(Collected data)
********

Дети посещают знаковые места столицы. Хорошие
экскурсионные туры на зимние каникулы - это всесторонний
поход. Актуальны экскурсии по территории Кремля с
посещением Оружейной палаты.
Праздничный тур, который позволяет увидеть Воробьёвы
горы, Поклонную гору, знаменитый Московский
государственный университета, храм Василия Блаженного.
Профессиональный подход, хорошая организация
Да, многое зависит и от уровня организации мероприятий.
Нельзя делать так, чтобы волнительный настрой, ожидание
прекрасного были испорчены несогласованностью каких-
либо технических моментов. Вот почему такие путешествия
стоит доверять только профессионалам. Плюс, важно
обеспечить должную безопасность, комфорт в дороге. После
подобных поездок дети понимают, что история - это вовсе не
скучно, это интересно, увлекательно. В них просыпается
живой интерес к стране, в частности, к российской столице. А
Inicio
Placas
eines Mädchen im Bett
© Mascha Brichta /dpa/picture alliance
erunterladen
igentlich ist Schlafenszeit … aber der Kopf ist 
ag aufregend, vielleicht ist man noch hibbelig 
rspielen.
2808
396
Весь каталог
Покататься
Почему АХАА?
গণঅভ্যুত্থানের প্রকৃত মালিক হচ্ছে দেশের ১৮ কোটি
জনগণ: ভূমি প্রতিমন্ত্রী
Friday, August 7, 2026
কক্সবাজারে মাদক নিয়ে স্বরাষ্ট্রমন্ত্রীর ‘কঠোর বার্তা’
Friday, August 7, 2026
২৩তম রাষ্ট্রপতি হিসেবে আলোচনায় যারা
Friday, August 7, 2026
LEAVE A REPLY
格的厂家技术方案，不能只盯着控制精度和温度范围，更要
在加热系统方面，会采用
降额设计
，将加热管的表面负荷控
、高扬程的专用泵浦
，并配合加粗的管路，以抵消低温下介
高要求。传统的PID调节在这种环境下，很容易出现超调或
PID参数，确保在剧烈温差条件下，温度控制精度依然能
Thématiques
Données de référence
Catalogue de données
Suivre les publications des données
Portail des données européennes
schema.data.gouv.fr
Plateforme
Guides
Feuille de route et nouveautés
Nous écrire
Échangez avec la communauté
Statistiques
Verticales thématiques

********

#### Task to carry out
Please copy, word for word, every line from the first line of the records through the line containing "государственный университета, храм", with both of those lines included and nothing else.

#### Answer to the problem
Дети посещают знаковые места столицы. Хорошие
экскурсионные туры на зимние каникулы - это всесторонний
поход. Актуальны экскурсии по территории Кремля с
посещением Оружейной палаты.
Праздничный тур, который позволяет увидеть Воробьёвы
горы, Поклонную гору, знаменитый Московский
государственный университета, храм Василия Блаженного.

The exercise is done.